白陆叹了口气,说:“脑袋被砸破之后,连带着高反也更严重,已经往城市医院送了。”
郑西野点点头,又对安则道:“老安,这是白科长,十七所的专家领队。你遇到的所有技术难题,私下多跟白科长交流。”
安则:“好嘞!”
两个男人向彼此点点头,就算打过招呼认识了,开始进行初步的简单沟通。
郑西野听安则和白陆说着,垂着眸,脸色淡淡。眼风不经意扫过一处,看见许芳菲正在和保护站的一名年轻队员聊天。

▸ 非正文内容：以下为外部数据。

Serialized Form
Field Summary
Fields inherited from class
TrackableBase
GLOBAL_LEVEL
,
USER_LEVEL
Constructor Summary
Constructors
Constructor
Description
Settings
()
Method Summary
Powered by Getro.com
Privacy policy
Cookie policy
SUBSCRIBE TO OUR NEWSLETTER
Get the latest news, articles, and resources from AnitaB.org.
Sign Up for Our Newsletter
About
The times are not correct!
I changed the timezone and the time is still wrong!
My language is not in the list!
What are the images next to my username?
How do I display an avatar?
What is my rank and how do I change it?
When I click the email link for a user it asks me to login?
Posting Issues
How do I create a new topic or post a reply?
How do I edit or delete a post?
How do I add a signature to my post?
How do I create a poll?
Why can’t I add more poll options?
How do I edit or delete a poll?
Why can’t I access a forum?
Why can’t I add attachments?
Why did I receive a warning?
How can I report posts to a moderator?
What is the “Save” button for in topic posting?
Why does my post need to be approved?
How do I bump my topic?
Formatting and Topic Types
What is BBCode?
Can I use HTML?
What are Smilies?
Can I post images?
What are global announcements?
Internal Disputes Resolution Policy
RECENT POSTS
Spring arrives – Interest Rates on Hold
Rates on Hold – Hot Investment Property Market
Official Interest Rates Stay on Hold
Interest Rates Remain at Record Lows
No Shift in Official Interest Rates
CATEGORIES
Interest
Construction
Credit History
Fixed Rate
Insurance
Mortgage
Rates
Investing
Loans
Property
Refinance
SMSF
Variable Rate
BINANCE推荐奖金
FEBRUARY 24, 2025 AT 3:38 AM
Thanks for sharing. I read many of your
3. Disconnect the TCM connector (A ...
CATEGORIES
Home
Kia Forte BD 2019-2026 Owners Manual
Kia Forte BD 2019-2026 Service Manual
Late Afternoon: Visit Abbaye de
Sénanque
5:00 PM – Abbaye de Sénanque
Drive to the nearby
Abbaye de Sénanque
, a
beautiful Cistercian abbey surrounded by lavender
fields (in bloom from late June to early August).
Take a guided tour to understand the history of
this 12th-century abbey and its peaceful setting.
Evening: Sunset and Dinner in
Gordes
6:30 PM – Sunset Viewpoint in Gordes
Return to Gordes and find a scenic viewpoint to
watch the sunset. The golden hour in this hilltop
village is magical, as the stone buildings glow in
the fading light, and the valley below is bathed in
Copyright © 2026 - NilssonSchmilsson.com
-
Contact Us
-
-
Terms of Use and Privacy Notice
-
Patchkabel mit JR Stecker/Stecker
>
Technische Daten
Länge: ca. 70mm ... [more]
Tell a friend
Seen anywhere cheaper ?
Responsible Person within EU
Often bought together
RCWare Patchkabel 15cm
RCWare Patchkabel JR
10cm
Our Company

烤着火,小姑娘嫌热,帽子被她随手摘了拎在手上。红润的火光在那张白皙如雪的脸蛋上跳跃,描画出精致妩媚的轮廓与五官。
她低眸侧首,听藏族少年跟她说话,侧颜娴静温柔,像朵艳阳天时被阳光照透的云。
藏族少年不知说到了什么,引起姑娘的强烈反应。她猛转头看向少年,诧异地瞪大了眼睛……
小片刻光景,冰雹停了。
几人与高文斌站长等人告别,准备离去。
正要先后上车,安则肚子却又疼起来,憋了憋,没憋住,又是一一溜烟冲向了卫生间。
无法,其余人只好又开始等。
许芳菲站在军卡边上,觉得冷,便搓搓双手跺跺脚,鼓起腮帮,哈出一口热气。她透过浓白雾化的水蒸气,去看远处的雪峰。

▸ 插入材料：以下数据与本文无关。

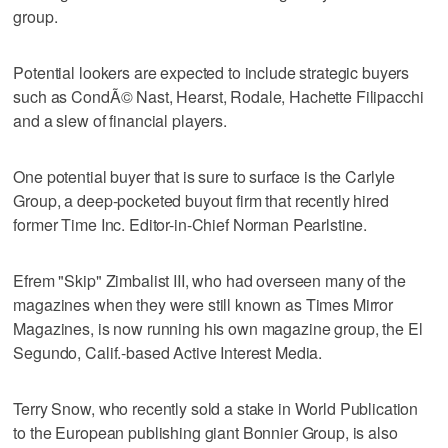
group.
Potential lookers are expected to include strategic buyers
such as CondÃ© Nast, Hearst, Rodale, Hachette Filipacchi
and a slew of financial players.
One potential buyer that is sure to surface is the Carlyle
Group, a deep-pocketed buyout firm that recently hired
former Time Inc. Editor-in-Chief Norman Pearlstine.
Efrem "Skip" Zimbalist III, who had overseen many of the
magazines when they were still known as Times Mirror
Magazines, is now running his own magazine group, the El
Segundo, Calif.-based Active Interest Media.
Terry Snow, who recently sold a stake in World Publication
to the European publishing giant Bonnier Group, is also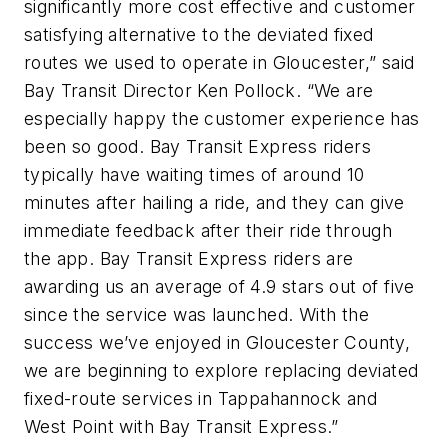
significantly more cost effective and customer
satisfying alternative to the deviated fixed
routes we used to operate in Gloucester,” said
Bay Transit Director Ken Pollock. “We are
especially happy the customer experience has
been so good. Bay Transit Express riders
typically have waiting times of around 10
minutes after hailing a ride, and they can give
immediate feedback after their ride through
the app. Bay Transit Express riders are
awarding us an average of 4.9 stars out of five
since the service was launched. With the
success we’ve enjoyed in Gloucester County,
we are beginning to explore replacing deviated
fixed-route services in Tappahannock and
West Point with Bay Transit Express.”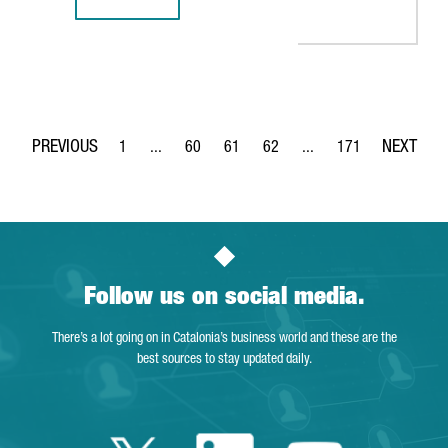
BARCELONA-BASED TECH COMPANY TYPEFORM CLOSES $135
1
...
60
61
62
...
171
Page
Intermediate Pages Use TAB to navigate.
Page
Page
Page
Intermediate Pages Use 
Page
Follow us on social media.
There’s a lot going on in Catalonia’s business world and these are the
best sources to stay updated daily.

恍惚间,觉得那些山峦很像神话里的仙山洞府,瑶池圣地。
“冷就上车里等。”背后一个声音冷不防响起,语气平静。
许芳菲回过头。
郑西野迈着步子走到姑娘身旁,低眸瞧她。
许芳菲回答道:“等下要在车里坐那么久,还是多站会儿吧。”
郑西野没再强求,转而又轻声问:“刚才在和那男孩儿聊什么?”
“那个男孩子在跟我说,他们藏族人的朝圣。”
风雪中,许芳菲语气平缓而温和。她遥望着远方依稀可见的山脉形状,续道:“朝圣者,五步一拜,十步一跪,用自己的胸膛丈量这片土地,近的跪拜几十公里,耗费几天,长的跪拜几千公里,耗费大半年,只为祈求神明,替自己实现心中的愿望。信仰的力量真的强大。”
郑西野闻言笑了下,淡淡地说:“神明如果真的可信,世上大概就没有悲剧了。”
许芳菲看他一眼,嘀咕:“和你聊天真没劲,就知道在那儿给人泼凉水。你就不能不这么现实主义,稍微浪漫主义一点?”
郑西野举起双手妥协,顺着这小祖宗的话说:“好好好。小姑奶奶您继续。”
许芳菲眸光转回这片辽阔的雪域,陷入了沉默。
半晌,她忽然道:“阿野,我好像明白你当初那句话是什么意思了。”
郑西野:“哪句话?”
许芳菲:“很多年前,你对我说,人脚下的这片土地,就是所有人刻进骨血的信仰,我们走过的每一步,留下的每一个足迹,都会被它铭记。它也会支撑我们,度过生命里的每一个寒冬。”
郑西野目光平和地落在她脸上,没有接话。
许芳菲想起戍边战士顾学超,想起可爱的藏族姑娘央拉,想起那充满千难万险的边防巡逻线,想起为职责与信念英勇就义的的次仁桑吉。
她很淡地牵了牵唇畔,续道:“当年我才十几岁,年纪太小,还不明白这句话是什么意思。直到今时今日,我突然懂了。